While the film and its music have been getting critical and popular appreciation alike, many have taken an issue with the song 'Azadi'. Originally written and performed by musician Dub Sharma as an ode to the many student protests against the government and authorities that broke out with the suicide of Hyderabad University student Rohith Vemula in 2016, it soon came to be associated with dissent and protest (all things dubbed 'anti-national') in general.

Student political leaders such as Kanhaiya Kumar and Umar Khalid became household names after allegedly raising chants of 'Azadi' in Jawaharlal Nehru University in the same year during a controversial protest against the hanging of Afzal Guru who was sentenced to death for involvement in 2001 terror attack on Parliament. They and others still face sedition charges for raising "anti-India" slogans and leading the movement.

The heavy implications and associations the word carries made it a bit difficult to watch actors Ranveer Singh and Alia Bhatt, the talented duo who play protagonists in the film, sit on a couch on set for a popular talk show with film critic Anupama Chopra and commodify 'Azadi' into a brand of popcorn for Indian yuppies to munch on while watching national debates on the freedom of expression.

"It's a catchy track," Bhatt said. "I'm apolitical," Ranveer said and added that he was busy with his work and personal life. Sure, it IS a catchy song and people have all the right to be apolitical and busy. But it's a tad disappointing to find out that popular influencers, especially artists, choose to exploit issues for artistic and commercial gains without taking a stand about the issue in real life.

Dub Sharma's 'Azadi' spoke of the right to equality, and freedom from caste atrocities, government repression, saffronisation of politics and more. It sought freedom from 'Manuwaad', casteism, religious discrimination. The chants have been used by protesters in Kashmir, during the FTII protests and countless other instances when public anger boiled over.

In any case, Ranveer Singh can't convincingly deny a common ground between politics and the entertainment industry.

Think about the glamourized PSAs starring Akshay Kumar -- the so-called 'poster boy' of Swachha Bharat in Bollywood. Or Vicky Kaushal who recently gave many in the government a new catchphrase and a new favourite film in 'Uri'.

But that is not where the problem lies.It lies perhaps, in the casual flippancy with which the actors proclaim that they are "happy bunnies" who wake up in the morning and sing "bolo Azadi" because they like the "energy" and "melody" of the song. Not all who have chanted "Azadi" have had that kind of privilege.

But, so what if "Azadi", which was foremost a call for women's emancipation even before it became the hitherto war cry for students in 2016, is a peppy a Bollywood number now?

Is it belittling all the movements that have been given a voice by the call for freedom? Not really. The symbols and institutions that have used the chant represent a greater endurance and history and the loss of one symbol is not enough to blot out the heritage of dissent. Not as much as the BJP and the Congress co-opting the slogan for petty campaigning, anyway.

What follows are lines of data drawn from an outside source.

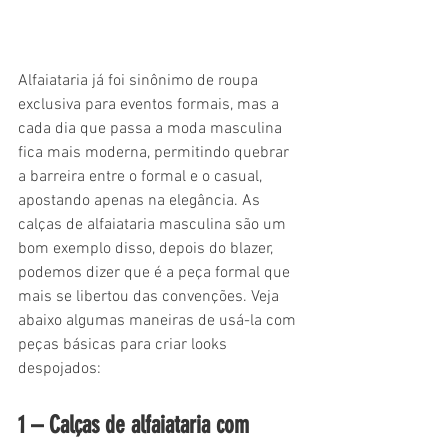
Alfaiataria já foi sinônimo de roupa 
exclusiva para eventos formais, mas a 
cada dia que passa a moda masculina 
fica mais moderna, permitindo quebrar 
a barreira entre o formal e o casual, 
apostando apenas na elegância. As 
calças de alfaiataria masculina são um 
bom exemplo disso, depois do blazer, 
podemos dizer que é a peça formal que 
mais se libertou das convenções. Veja 
abaixo algumas maneiras de usá-la com 
peças básicas para criar looks 
despojados:
1 – Calças de alfaiataria com 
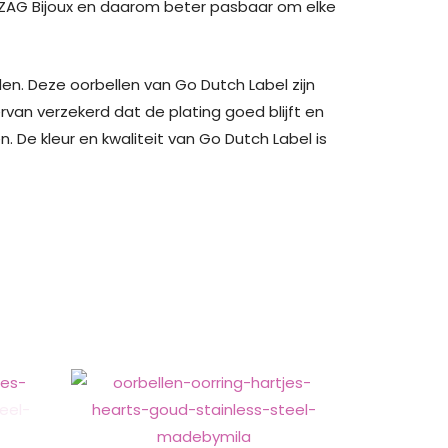
n ZAG Bijoux en daarom beter pasbaar om elke
den. Deze oorbellen van Go Dutch Label zijn
rvan verzekerd dat de plating goed blijft en
De kleur en kwaliteit van Go Dutch Label is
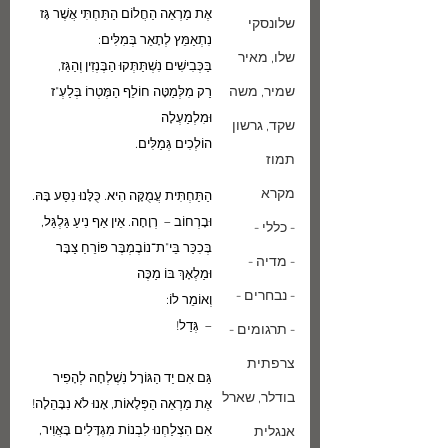
אֶת מַרְאֵה הַחֲלוֹם הַתַּחְתִּי אֲשֶׁר גָּז
שלונסקי
נִתְאַמֵּץ לְתָאֵר בְּמִלִּים:
שלו, מאיר
בַּכְּבִישִׁים נִשְׁתַּתְּקוּ הַבֶּנְזִין וְהַגַּז,
שמיר, משה
רַק מִלְּמַטָּה חוֹלֵף הַמֶּטְרוֹ בְּלַעְ"ז
וּמִלְמַעְלָה
שקד, גרשון
הוֹלְכִים גְּמַלִּים.
תמוז
מקרא
הַתַּחְתִּית עֲמֻקָּה הִיא. כֻּלָּנוּ נִסַּע בָּהּ.
וּבָרְחוֹב –  רְוָחָה. אֵין אַף נִיעַ גַּלְגַּל,
- כללי -
בְּכִכַּר בֵּי"ת־נוֹבֶמְבֶּר פּוֹרֵחַ צַבָּר
- מדיה -
וּמַלְאָךְ בּוֹ מַכֶּה
- נבחרים -
וְאוֹמֵר לוֹ: 
–  גְּדַל!
- תרגומים -
צרפתית
גַּם אִם יַד הַגּוֹרָל נִשְׁלְחָה לְהָפִיר
בודלר, שארל
אֶת מַרְאֵה הַפְּלָאוֹת, אָנוּ לֹא נִבָּהֵלָה!
אִם הִצְלַחְנוּ לִבְנוֹת מִגְדָּלִים בָּאֲוִיר,
אנגלית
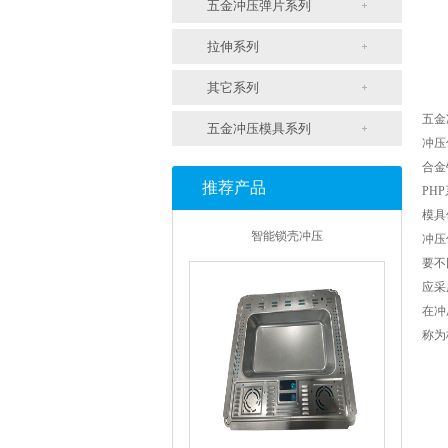
五金冲压弹片系列
拉伸系列
其它系列
五金
五金冲压模具系列
冲压
合金
推荐产品
PH
智能锁壳冲压
模具
冲压
要不
应采
在冲
称为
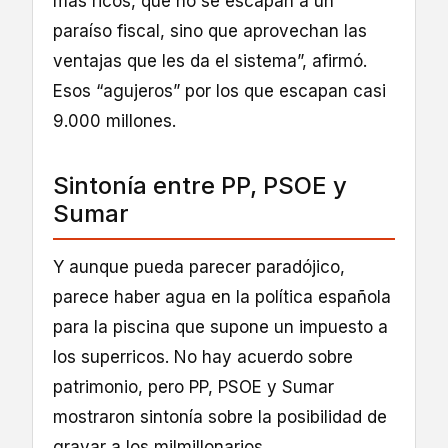
más ricos, que no se escapan a un
paraíso fiscal, sino que aprovechan las
ventajas que les da el sistema”, afirmó.
Esos “agujeros” por los que escapan casi
9.000 millones.
Sintonía entre PP, PSOE y
Sumar
Y aunque pueda parecer paradójico,
parece haber agua en la política española
para la piscina que supone un impuesto a
los superricos. No hay acuerdo sobre
patrimonio, pero PP, PSOE y Sumar
mostraron sintonía sobre la posibilidad de
gravar a los milmillonarios.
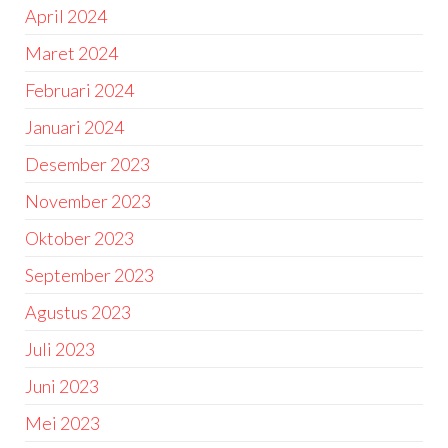
April 2024
Maret 2024
Februari 2024
Januari 2024
Desember 2023
November 2023
Oktober 2023
September 2023
Agustus 2023
Juli 2023
Juni 2023
Mei 2023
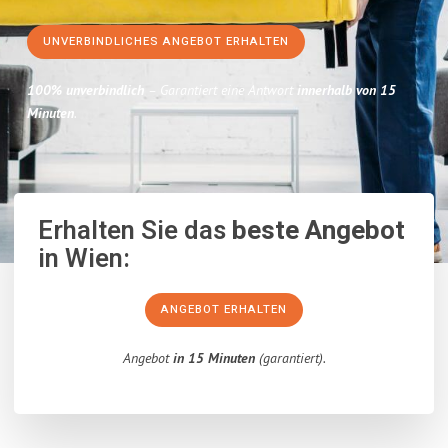
UNVERBINDLICHES ANGEBOT ERHALTEN
100% unverbindlich
– Garantiert eine Antwort
innerhalb von 15
Minuten
.
Erhalten Sie das
beste Angebot
in Wien:
ANGEBOT ERHALTEN
Angebot
in 15 Minuten
(garantiert).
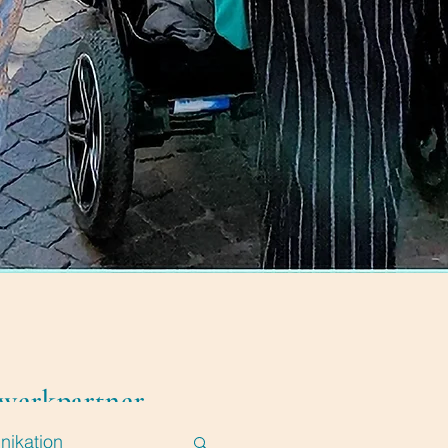
zwerkpartner
ikation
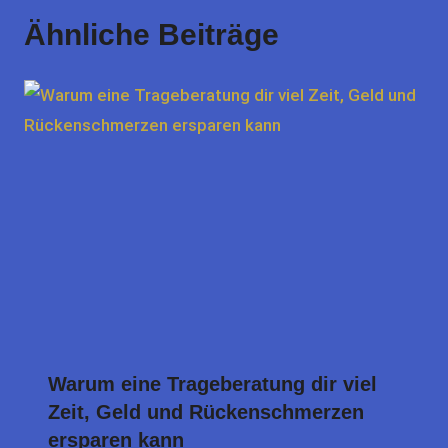
Ähnliche Beiträge
Warum eine Trageberatung dir viel
Zeit, Geld und Rückenschmerzen
ersparen kann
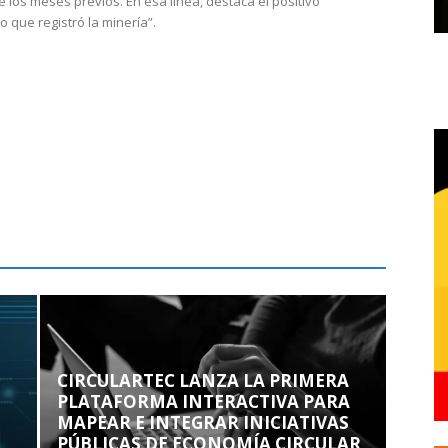
e los meses previos. En esa línea, destaca el positivo
que registró la minería”.
CIRCULARTEC LANZA LA PRIMERA
PLATAFORMA INTERACTIVA PARA
MAPEAR E INTEGRAR INICIATIVAS
PÚBLICAS DE ECONOMÍA CIRCULAR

And films and music are some of the best forms of dissent in any case so maybe it's a good thing that Zoya Akhtar appropriated the chant and made it more resonant with a larger audience. The song itself is lyrically impressive and reflects to some extent what the chant is meant to symbolise in reality. Perhaps she should have given her "apolitical" actors a memo on appropriate responses to questions on the political nature of the very political music of her film.